TASK BRIEF – Every line below that holds the string "Rabatt" must be copied.

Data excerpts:
○ ○ ○ ○ ○

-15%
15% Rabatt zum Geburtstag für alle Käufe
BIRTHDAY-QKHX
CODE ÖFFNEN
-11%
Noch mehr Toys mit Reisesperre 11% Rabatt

○ ○ ○ ○ ○

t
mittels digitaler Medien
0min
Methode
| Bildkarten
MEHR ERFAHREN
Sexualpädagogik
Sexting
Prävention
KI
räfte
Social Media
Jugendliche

○ ○ ○ ○ ○

PROBLEM SOLUTION –
15% Rabatt zum Geburtstag für alle Käufe
Noch mehr Toys mit Reisesperre 11% Rabatt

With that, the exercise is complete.